Segundo, porque Mark E. Smith estava particularmente inspirado naquela noite. Não fazia muito tempo que seu casamento com Brix (por quem eu tinha um desejo adolescente muito fértil) tinha terminado. Eu e meu primo chegamos a achar que vimos em determinado momento meia lágrima escorrer de seu rosto.

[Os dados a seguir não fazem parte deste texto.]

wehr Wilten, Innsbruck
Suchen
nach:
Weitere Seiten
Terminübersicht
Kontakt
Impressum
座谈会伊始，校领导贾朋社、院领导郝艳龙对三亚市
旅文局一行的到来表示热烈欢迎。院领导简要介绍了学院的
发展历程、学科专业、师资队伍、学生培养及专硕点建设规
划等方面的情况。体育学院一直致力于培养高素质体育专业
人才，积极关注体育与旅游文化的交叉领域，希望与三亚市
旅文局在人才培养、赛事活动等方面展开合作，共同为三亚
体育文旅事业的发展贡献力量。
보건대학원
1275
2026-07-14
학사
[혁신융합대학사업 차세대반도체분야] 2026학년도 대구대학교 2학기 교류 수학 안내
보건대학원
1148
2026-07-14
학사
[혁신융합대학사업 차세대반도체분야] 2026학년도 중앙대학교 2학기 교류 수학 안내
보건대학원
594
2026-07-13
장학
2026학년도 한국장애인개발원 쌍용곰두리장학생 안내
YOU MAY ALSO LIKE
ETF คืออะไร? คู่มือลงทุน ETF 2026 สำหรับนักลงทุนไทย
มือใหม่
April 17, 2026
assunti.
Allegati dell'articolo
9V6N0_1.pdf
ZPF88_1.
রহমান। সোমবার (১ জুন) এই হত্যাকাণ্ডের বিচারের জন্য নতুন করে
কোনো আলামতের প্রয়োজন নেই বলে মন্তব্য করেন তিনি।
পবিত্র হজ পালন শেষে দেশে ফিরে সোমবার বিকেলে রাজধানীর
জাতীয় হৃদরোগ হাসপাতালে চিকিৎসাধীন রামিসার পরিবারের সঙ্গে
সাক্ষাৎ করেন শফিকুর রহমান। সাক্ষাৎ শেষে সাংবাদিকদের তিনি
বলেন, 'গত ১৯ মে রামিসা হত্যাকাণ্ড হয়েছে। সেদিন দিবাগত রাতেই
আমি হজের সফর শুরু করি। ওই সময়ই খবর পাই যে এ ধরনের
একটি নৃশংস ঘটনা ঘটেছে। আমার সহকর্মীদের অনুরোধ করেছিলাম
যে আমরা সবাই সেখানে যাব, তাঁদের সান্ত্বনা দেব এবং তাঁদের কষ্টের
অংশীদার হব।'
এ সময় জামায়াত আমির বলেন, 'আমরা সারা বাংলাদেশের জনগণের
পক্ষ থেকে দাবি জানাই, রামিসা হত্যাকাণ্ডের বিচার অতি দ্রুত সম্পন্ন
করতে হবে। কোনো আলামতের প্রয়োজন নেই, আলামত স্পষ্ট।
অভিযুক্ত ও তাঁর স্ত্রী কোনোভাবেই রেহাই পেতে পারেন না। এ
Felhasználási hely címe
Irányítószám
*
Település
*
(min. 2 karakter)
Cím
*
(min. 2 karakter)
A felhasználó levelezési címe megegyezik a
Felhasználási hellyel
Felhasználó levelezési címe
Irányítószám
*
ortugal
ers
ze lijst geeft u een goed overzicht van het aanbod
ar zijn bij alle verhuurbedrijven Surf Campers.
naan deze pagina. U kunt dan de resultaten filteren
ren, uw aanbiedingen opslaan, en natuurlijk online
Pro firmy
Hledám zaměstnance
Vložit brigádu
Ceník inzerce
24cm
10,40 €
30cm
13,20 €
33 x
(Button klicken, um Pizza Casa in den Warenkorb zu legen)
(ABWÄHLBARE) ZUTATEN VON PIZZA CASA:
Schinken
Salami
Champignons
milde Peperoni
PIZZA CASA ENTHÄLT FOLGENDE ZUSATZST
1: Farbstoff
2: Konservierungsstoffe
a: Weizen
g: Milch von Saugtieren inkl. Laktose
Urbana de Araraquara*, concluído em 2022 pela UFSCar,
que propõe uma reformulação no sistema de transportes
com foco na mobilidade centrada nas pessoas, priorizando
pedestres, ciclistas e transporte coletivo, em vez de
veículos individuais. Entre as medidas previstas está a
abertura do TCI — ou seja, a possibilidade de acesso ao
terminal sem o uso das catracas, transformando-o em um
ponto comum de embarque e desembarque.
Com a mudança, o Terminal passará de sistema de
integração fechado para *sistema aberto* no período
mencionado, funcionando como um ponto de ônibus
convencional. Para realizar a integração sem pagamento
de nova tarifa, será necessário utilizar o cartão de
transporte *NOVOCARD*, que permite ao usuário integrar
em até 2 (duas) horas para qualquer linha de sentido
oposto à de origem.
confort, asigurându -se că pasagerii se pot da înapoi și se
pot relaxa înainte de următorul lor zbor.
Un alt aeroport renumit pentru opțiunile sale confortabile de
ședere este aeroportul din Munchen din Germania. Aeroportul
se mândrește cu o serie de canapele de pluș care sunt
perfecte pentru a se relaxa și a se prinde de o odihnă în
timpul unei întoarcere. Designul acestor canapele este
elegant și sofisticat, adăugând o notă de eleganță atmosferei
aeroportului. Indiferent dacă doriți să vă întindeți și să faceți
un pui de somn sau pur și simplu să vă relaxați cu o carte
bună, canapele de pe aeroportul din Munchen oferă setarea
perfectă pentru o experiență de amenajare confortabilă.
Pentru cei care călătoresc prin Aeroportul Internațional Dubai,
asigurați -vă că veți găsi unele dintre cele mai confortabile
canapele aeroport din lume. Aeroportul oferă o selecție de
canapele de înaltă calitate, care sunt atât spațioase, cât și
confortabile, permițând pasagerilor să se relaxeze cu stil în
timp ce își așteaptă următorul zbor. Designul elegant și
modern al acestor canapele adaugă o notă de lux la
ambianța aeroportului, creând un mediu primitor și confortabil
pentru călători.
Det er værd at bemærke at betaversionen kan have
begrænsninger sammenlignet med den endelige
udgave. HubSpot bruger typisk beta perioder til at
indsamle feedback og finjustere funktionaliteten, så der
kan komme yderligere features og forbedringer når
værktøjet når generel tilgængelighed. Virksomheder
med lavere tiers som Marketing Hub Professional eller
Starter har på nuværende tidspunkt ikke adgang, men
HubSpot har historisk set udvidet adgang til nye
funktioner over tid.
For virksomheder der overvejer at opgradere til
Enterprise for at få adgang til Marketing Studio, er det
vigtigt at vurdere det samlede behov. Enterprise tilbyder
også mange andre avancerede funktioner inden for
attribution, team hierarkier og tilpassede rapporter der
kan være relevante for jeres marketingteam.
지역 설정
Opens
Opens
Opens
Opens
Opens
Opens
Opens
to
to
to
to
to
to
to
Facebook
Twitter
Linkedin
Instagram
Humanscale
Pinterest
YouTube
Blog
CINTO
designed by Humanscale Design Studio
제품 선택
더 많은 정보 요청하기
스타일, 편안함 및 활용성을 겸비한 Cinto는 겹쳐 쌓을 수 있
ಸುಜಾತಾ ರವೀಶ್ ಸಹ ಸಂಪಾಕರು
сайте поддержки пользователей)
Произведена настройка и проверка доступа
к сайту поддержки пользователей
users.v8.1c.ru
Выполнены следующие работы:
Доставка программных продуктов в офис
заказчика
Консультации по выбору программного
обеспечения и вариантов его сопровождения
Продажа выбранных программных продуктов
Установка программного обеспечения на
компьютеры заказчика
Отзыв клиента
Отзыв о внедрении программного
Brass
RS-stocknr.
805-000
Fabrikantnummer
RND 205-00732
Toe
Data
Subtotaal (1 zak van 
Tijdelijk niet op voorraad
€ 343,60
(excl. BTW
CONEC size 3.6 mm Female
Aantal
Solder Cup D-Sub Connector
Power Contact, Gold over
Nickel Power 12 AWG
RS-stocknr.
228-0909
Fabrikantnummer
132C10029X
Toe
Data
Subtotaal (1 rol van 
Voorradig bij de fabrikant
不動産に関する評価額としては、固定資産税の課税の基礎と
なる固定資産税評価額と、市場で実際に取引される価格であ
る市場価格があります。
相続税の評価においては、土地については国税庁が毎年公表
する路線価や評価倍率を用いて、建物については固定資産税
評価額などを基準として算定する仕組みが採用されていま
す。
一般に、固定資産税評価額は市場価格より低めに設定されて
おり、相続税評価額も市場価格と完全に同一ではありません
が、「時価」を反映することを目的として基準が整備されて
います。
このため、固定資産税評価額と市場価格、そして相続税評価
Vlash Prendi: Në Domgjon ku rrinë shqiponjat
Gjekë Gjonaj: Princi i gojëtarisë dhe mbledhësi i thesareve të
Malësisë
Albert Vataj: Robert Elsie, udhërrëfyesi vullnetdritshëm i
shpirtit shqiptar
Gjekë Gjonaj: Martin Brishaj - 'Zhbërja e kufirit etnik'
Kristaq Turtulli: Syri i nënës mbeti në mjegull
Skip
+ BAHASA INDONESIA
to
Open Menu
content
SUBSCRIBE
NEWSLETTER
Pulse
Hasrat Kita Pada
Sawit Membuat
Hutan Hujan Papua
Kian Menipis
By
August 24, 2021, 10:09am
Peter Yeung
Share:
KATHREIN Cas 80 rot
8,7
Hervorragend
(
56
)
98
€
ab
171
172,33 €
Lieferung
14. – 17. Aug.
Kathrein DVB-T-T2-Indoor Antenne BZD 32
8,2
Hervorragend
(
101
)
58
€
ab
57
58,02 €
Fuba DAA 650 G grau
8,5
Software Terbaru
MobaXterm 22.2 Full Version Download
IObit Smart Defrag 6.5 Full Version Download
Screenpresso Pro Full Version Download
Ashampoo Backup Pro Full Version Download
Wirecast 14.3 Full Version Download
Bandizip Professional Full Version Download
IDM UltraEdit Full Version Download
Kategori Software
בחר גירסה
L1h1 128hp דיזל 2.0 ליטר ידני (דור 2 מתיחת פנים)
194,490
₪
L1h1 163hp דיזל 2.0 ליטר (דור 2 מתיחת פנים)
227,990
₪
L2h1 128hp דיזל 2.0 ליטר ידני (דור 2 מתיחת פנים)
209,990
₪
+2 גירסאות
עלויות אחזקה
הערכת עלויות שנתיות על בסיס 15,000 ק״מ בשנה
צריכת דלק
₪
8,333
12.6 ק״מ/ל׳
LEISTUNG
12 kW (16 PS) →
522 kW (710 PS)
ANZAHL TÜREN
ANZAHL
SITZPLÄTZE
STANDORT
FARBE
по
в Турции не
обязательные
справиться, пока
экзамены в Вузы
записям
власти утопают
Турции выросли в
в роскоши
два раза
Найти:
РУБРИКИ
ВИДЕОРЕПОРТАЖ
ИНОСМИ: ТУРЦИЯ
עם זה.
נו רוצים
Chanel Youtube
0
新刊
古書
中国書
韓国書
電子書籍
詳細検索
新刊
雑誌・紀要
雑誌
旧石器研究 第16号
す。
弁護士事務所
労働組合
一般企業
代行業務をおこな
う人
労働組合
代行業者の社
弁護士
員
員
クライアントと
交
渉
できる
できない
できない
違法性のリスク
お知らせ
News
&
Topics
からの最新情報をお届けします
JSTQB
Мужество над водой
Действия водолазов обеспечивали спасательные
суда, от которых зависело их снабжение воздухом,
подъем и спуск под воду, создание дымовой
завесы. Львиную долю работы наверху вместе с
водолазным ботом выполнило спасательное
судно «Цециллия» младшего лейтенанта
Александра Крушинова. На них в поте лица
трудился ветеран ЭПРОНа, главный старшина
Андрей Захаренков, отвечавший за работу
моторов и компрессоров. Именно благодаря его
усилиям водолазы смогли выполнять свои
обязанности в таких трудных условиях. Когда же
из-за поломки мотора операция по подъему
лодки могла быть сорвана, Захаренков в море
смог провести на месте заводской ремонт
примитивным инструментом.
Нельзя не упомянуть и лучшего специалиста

Terceiro porque foi ali que entendi que músico é uma coisa e artista é outra um pouquinho ou muito diferente – e para mim, bem preferível. No Canecão, nasceu em mim a ideia de que artistas que se servem da música de uma forma pervertida para criar seus esquemas são os únicos dignos de nota, o resto é reprodutor de fórmula, por melhor que sejam (tipo aquele cara que deixou o show cedo demais). Sem menosprezar os galináceos, digo que até galo depenado canta bem (parafraseando um senhor iluminado que me disse isso e de quem nunca esquecerei), mas prefiro a elocução que se tornou uma gema da língua inglesa falada, que é a de Smith em canções como “Wrong Place, Right Time” ou “Frenz”, que tem sussurros de Brix, a responsável por tornar o som do Fall mais “palatável” para os ouvidos mais sensíveis do além-mar estadunidense e de quebra, brasilianos.
Se o Ruy Castro não curte Bob Dylan, ele certamente não gostaria do canto descantado e declamante de Mark E. Smith. Não vou xingar o Ruy Castro por isso, ele é um gigante, talvez não tenha uma ligação suficientemente íntima com as línguas germânicas para entender seus arranjos estéticos (se bem que nem precisaria de muito conhecimento, né? É só curtir a onda, como eu mesmo faço, na maior parte do tempo). E nem vou xingar o Lulu Santos, que, bem ou mal, compôs algumas das canções mais memoráveis da música popular. Já essa gente que reproduz sem nenhuma vergonha a estrutura escravagista luso-brasileira do século 16 sem se dar conta que está na senzala, junto com os famintos e bem longe da Casa-Grande, eu faço questão de dizer: FODAM-SE!!!
Ah, claro: o show de 1999 em Noviorque foi aquilo que John Peel dizia sobre o Fall: Sempre igual, sempre diferente.
Vale terminar esse texto dizendo que Mark E. Smith era da classe trabalhadora inglesa, assim como a maioria esmagadora dos bastiões de sua geração, que compreende o punk e o chamado pós-punk. Gente revoltada com o neoliberalismo desumano de Thatcher e Reagan por princípio e por questão de sobrevivência, que acharia muito estranho alguém gostar de música popular e ser contra os movimentos sociais e o movimento trabalhista. Nos últimos anos, Smith disse besteiras contra imigrantes e refugiados – ele andava irremediavelmente bêbado, Mas também disse coisas como: “o problema da indústria musical é que ela se tornou muito burguesa. Um negócio da classe média, como a polícia”.